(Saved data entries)
>>>

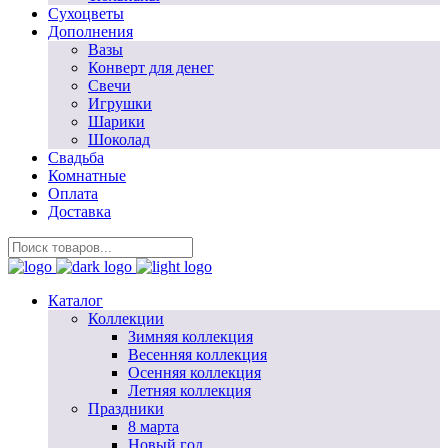
Сухоцветы
Дополнения
Вазы
Конверт для денег
Свечи
Игрушки
Шарики
Шоколад
Свадьба
Комнатные
Оплата
Доставка
Каталог
Коллекции
Зимняя коллекция
Весенняя коллекция
Осенняя коллекция
Летняя коллекция
Праздники
8 марта
Новый год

<<<

**ASSIGNMENT**. Print all the entries exactly as they appear, without the pictures.

**YOUR SOLUTION**.
Сухоцветы
Дополнения
Вазы
Конверт для денег
Свечи
Игрушки
Шарики
Шоколад
Свадьба
Комнатные
Оплата
Доставка
Каталог
Коллекции
Зимняя коллекция
Весенняя коллекция
Осенняя коллекция
Летняя коллекция
Праздники
8 марта
Новый год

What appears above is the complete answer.